··· Source data

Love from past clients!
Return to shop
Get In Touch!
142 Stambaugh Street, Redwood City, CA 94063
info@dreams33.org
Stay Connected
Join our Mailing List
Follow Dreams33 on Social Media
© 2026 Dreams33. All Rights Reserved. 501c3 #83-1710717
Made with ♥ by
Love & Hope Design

······
··· Source data

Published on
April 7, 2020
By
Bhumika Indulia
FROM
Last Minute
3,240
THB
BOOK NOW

······
··· Source data

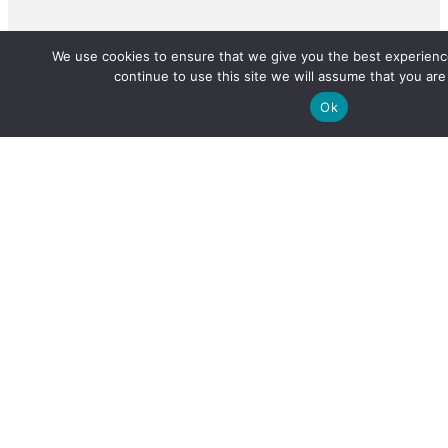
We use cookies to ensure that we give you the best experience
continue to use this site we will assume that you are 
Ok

······

- Work to be completed -
Your answer should consist solely of the lines above from the line with "Love from past clients!" to the line with "Love & Hope Design", both included, reproduced exactly.

- Solution to this task -
Love from past clients!
Return to shop
Get In Touch!
142 Stambaugh Street, Redwood City, CA 94063
info@dreams33.org
Stay Connected
Join our Mailing List
Follow Dreams33 on Social Media
© 2026 Dreams33. All Rights Reserved. 501c3 #83-1710717
Made with ♥ by
Love & Hope Design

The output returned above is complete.